No test item-related organ weights variations or gross findings were noted. Decision was made to process the stomach in all study animals for microscopic examination as a black discoloration was seen in the stomach from 1/5 males treated at 300 mg/kg/day, 1/5 females at 300 mg/kg/day and 1/5 females at 1000 mg/kg/day but no test item-related microscopic findings were observed.

 

Conclusion

 

Daily administration of the test item by oral gavage for 14 days in Sprague Dawley rats at 100, 300 or 1000 mg/kg/day was clinically well tolerated. The test item treatment only induced non-adverse hypersalivation at = 300 mg/kg/day and non statistically slight effects on food consumption and body weight at 1000 mg/kg/day in males and females.

Consequently and under the experimental conditions of the study, the No Observed Adverse Effect Level (NOAEL) was established at 1000 mg/kg/day in absence of adverse effects.

Endpoint conclusion

Endpoint conclusion:

no adverse effect observed

Dose descriptor:

NOAEL

1 000 mg/kg bw/day

Study duration:

subacute

Species:

rat

Quality of whole database:

The 14-d study is considered to be reliable with a klimisch score of 2

Repeated dose toxicity: inhalation - systemic effects

Endpoint conclusion

Endpoint conclusion:

no study available

Repeated dose toxicity: inhalation - local effects

Endpoint conclusion

Endpoint conclusion:

no study available

Repeated dose toxicity: dermal - systemic effects

Endpoint conclusion

Endpoint conclusion:

no study available

Repeated dose toxicity: dermal - local effects

Endpoint conclusion

Endpoint conclusion:

no study available

Additional information

14 -day repeated toxicity study (rat, gavage):

Three groups of five male and five female Sprague-Dawley rats were dosed daily by the oral route (gavage), with the test item, at dose levels of 100, 300 or 1000 mg/kg/day. One control group of five males and five females received the vehicle only (corn oil) under the same experimental conditions. A constant dosage volume of 5 mL/kg/day was used.

No unscheduled death occurred during the study. Minimal to severe hypersalivation was observed with a dose-related incidence at = 300 mg/kg/day. Severity grade of hypersalivation was also dose-related. This clinical sign, commonly observed when a test item is administered by gavage, was not considered as adverse. A moderately lower body weight gain (-21.1% compared to controls) during the first week and a slightly lower body weight (approximately -4.4% compared to controls) during the second week were recorded in males at 1000 mg/kg/day. Only slight body weight loss was recorded in females between Days 1 and 4. Food consumption was slightly reduced only in animals treated at 1000 mg/kg/day during the first week.

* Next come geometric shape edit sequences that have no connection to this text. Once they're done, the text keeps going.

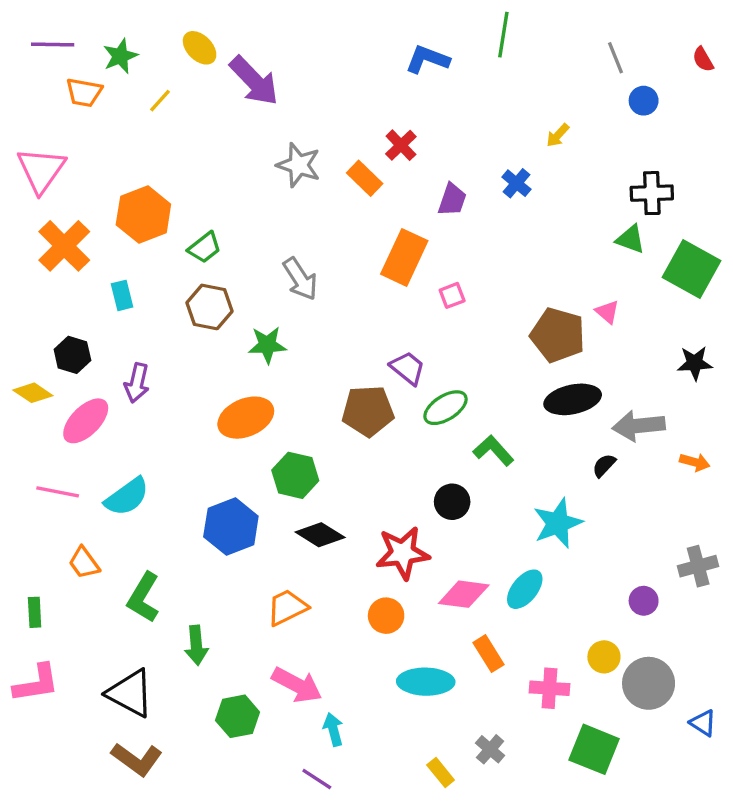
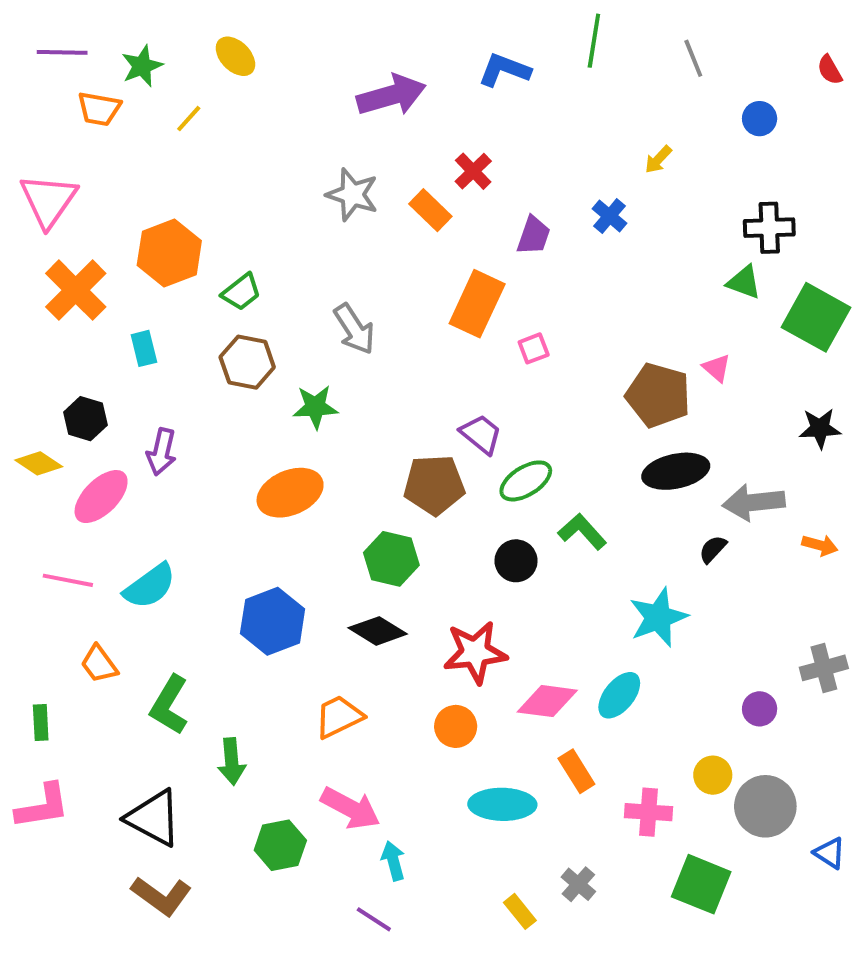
gray line: (616, 58) -> (693, 58), moved
purple arrow: (254, 81) -> (391, 95), moved, turned -62
green hexagon: (295, 475) -> (391, 559), moved
black circle: (452, 502) -> (516, 561), moved

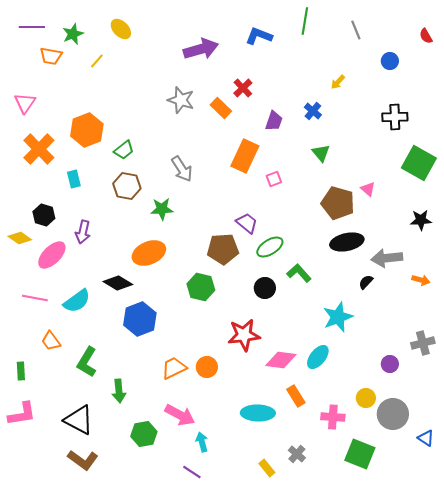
pink triangle: (48, 200) -> (25, 103), size x0.7
green triangle: (744, 282) -> (321, 153), moved, turned 30
black diamond: (378, 631) -> (118, 283), moved
orange circle: (456, 726) -> (207, 367), moved

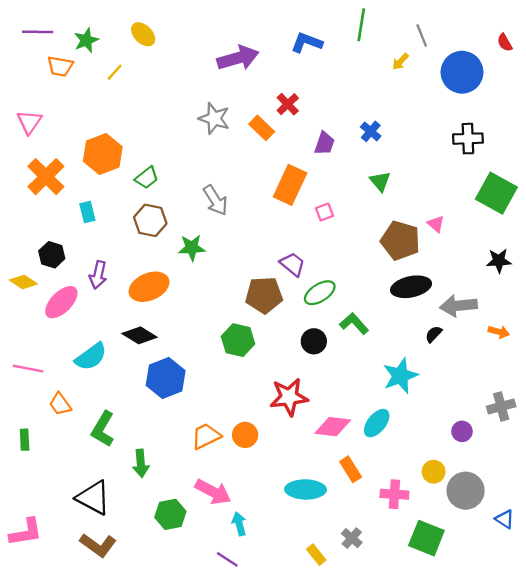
blue circle: (390, 61) -> (462, 72), size x2.0
yellow arrow: (338, 82) -> (400, 62), moved
orange ellipse: (149, 253) -> (149, 287), moved
pink line: (35, 298) -> (28, 369), moved
pink L-shape: (22, 414) -> (26, 532), moved

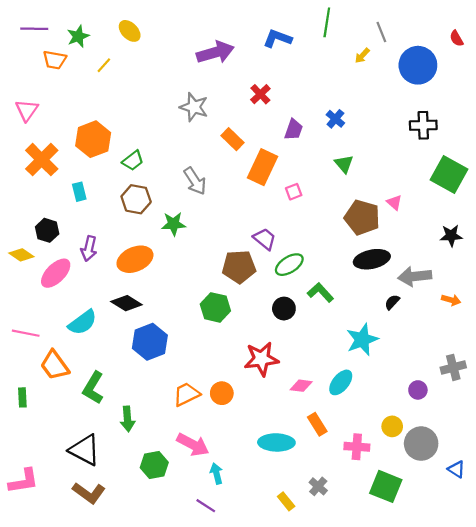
orange rectangle: (262, 128) -> (233, 139), moved
orange trapezoid: (60, 404) -> (55, 365), size x1.4
pink diamond: (333, 427) -> (301, 386), size x0.7

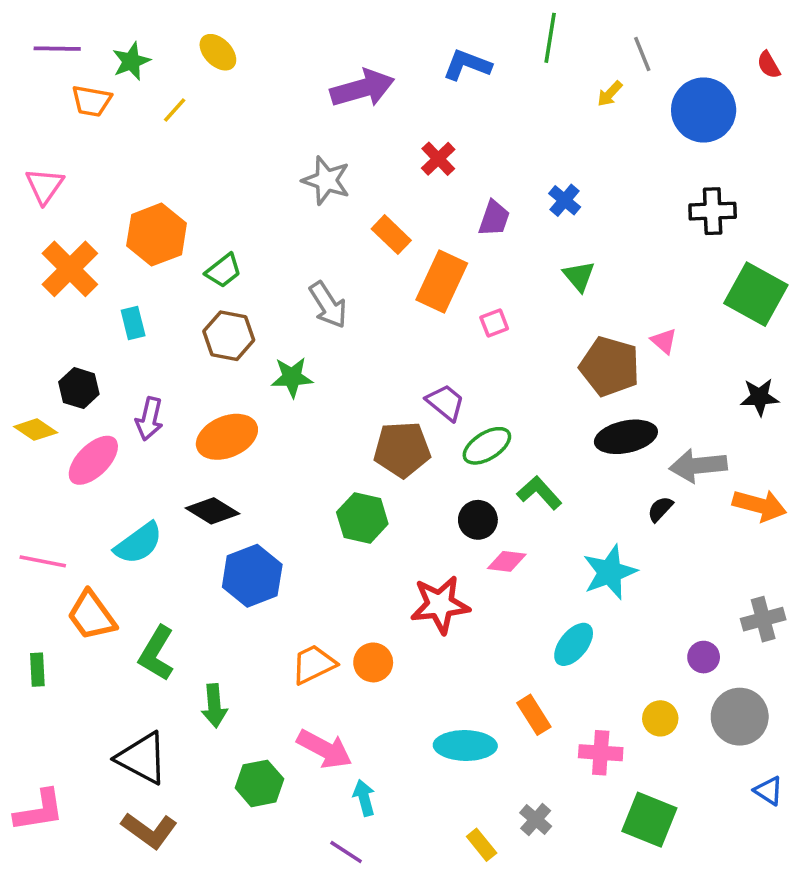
orange arrow: (451, 300) -> (760, 505), size x1.6
pink diamond: (301, 386) -> (507, 561), moved
gray circle: (421, 444) -> (740, 717), moved

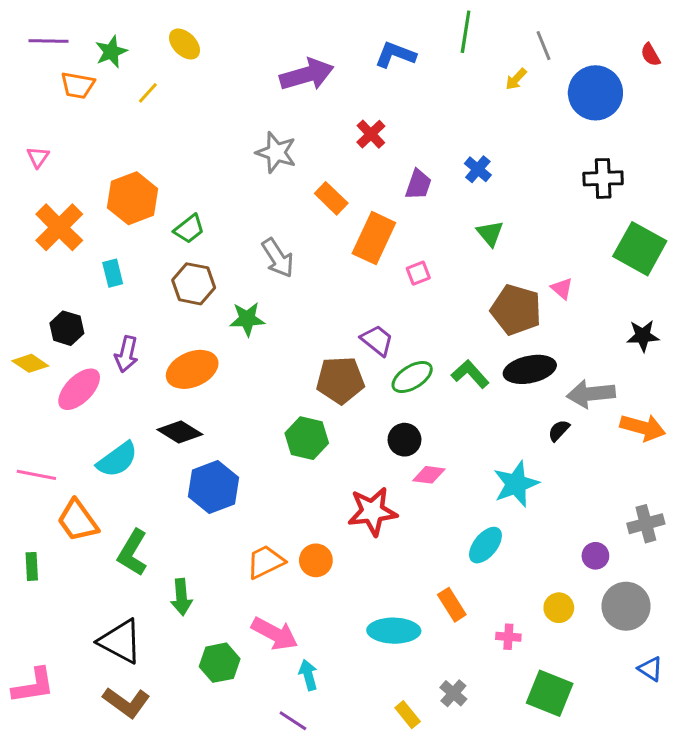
pink triangle: (45, 186) -> (38, 157), size x0.7
green L-shape: (539, 493) -> (470, 374), moved
pink cross: (601, 753) -> (508, 637), size x0.7

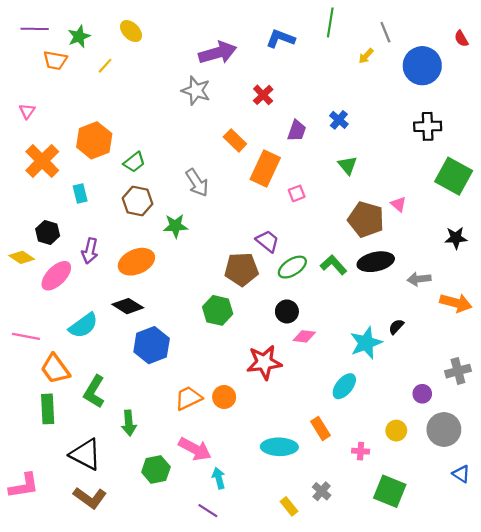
gray star: (276, 152) -> (196, 91), moved
gray arrow: (591, 394) -> (419, 279), size x0.7
black semicircle: (559, 430) -> (396, 327), moved
green rectangle: (32, 566) -> (48, 409), moved, size x1.5

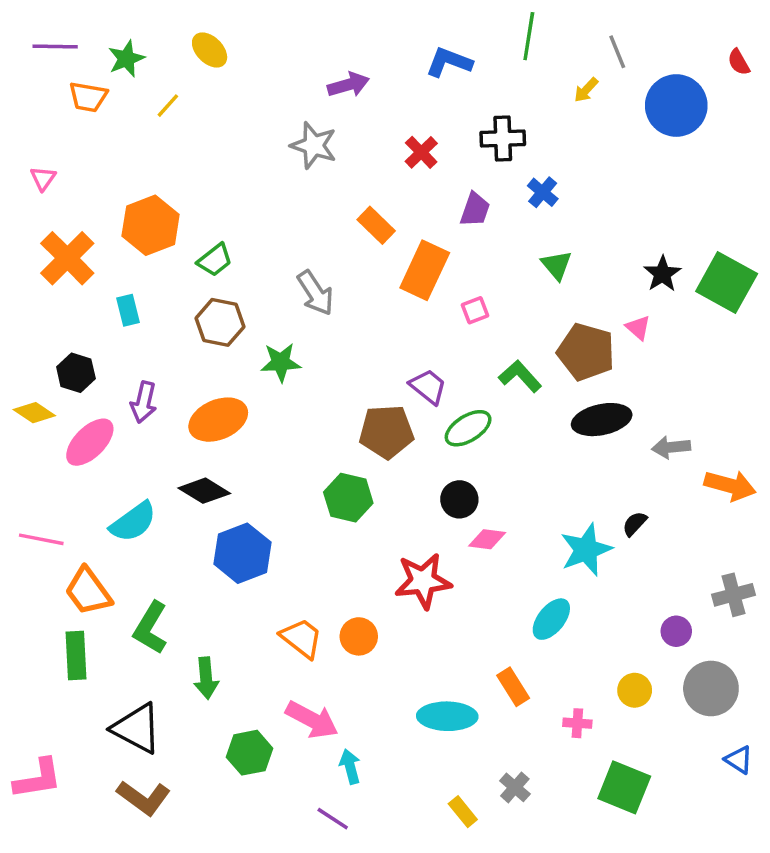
purple arrow: (218, 53) -> (348, 85), size x0.7
black cross: (428, 126) -> (503, 138), moved
black star: (456, 238) -> (662, 274), moved, turned -30
green L-shape: (333, 265) -> (520, 376), moved
orange trapezoid: (188, 398) -> (301, 638), turned 64

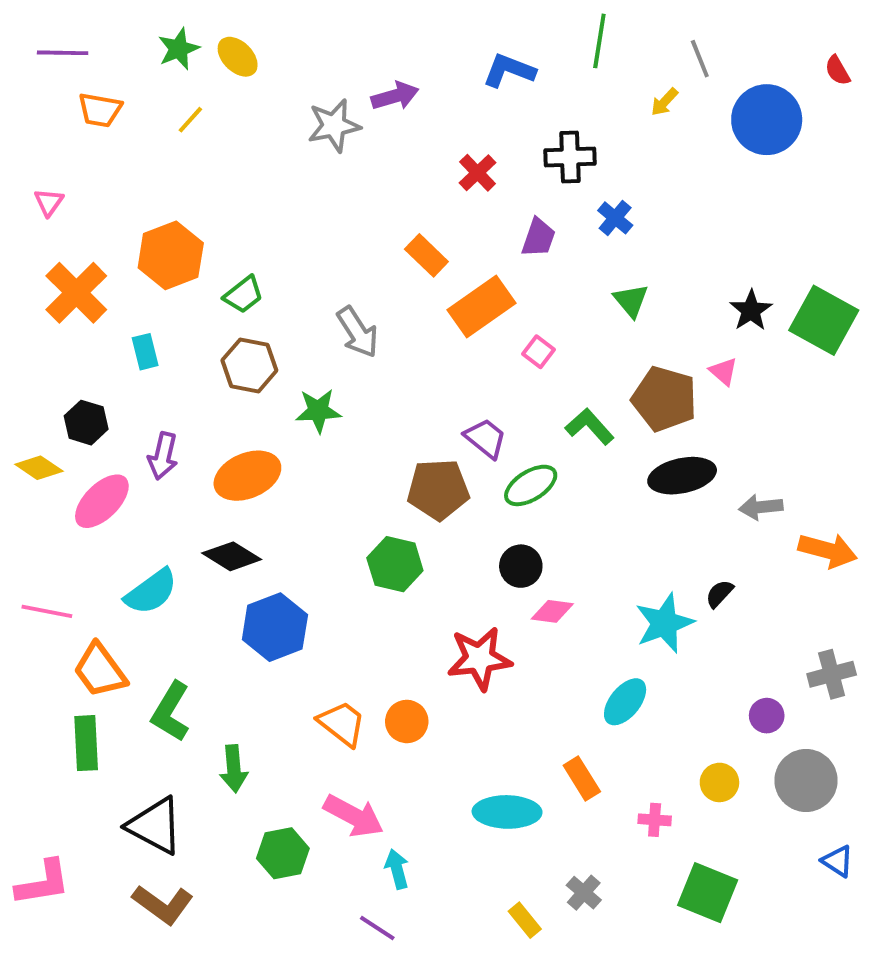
green star: (126, 59) -> (179, 49), moved
gray star: (314, 145) -> (334, 126), moved, turned -30
orange rectangle: (425, 270) -> (481, 306), turned 30
pink square: (475, 310) -> (539, 352), turned -32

No test item-related organ weights variations or gross findings were noted. Decision was made to process the stomach in all study animals for microscopic examination as a black discoloration was seen in the stomach from 1/5 males treated at 300 mg/kg/day, 1/5 females at 300 mg/kg/day and 1/5 females at 1000 mg/kg/day but no test item-related microscopic findings were observed.

Daily administration of the test item by oral gavage for 14 days in Sprague Dawley rats at 100, 300 or 1000 mg/kg/day was clinically well tolerated. The test item treatment only induced non-adverse hypersalivation at = 300 mg/kg/day and non statistically slight effects on food consumption and body weight at 1000 mg/kg/day in males and females. Consequently and under the experimental conditions of the study, the No Observed Adverse Effect Level (NOAEL) was established at 1000 mg/kg/day in absence of adverse effects.

Justification for classification or non-classification

Based on the 14 -day repeated toxicity study, no severe organ toxicity was showed in rats treated with Tricyclodecane dimethanol diacrylate.

No classification for the repeated toxicity is required for Tricyclodecanemonomethylol acrylate, the registered substance, according to the Regulation EC n°1272/2008.